_Directions for this task_
Scan the records for the string "Winter" and copy every line that holds it.

_Exercise inputs_
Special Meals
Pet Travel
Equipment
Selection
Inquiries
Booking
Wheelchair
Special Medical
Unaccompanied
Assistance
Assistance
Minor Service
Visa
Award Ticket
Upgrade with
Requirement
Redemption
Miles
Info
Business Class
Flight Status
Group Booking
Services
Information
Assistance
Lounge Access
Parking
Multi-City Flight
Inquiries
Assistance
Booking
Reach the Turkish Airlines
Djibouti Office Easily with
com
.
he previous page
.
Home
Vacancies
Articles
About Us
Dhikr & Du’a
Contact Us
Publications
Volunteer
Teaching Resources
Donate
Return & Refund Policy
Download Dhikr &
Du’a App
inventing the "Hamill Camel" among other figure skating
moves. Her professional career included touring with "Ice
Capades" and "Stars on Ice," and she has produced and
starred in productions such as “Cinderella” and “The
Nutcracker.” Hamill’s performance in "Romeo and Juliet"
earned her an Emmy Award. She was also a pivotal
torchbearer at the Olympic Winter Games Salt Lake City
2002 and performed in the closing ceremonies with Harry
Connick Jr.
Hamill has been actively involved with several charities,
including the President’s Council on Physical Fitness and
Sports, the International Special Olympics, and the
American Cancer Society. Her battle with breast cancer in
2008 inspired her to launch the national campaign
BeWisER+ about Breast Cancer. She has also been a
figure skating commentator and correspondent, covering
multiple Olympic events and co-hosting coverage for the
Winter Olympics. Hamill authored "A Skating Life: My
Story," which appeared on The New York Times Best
==
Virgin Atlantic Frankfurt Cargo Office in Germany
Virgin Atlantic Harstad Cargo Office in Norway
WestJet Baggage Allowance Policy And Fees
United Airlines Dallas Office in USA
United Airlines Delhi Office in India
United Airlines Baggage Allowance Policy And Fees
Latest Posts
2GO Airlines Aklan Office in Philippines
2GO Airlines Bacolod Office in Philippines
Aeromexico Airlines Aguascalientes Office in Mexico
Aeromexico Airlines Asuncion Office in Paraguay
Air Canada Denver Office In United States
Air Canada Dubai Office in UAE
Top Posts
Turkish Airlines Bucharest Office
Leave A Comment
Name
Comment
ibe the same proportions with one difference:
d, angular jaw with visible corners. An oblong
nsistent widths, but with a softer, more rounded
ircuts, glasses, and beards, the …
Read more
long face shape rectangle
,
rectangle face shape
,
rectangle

_Result_
torchbearer at the Olympic Winter Games Salt Lake City
Winter Olympics. Hamill authored "A Skating Life: My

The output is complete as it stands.